About this task: Check each line of the entries below for the word "Fenton", and copy out the ones that have it.

▬▬▬

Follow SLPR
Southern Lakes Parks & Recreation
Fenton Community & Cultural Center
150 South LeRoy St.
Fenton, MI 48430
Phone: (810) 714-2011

▬▬▬

Output below:
Fenton Community & Cultural Center
Fenton, MI 48430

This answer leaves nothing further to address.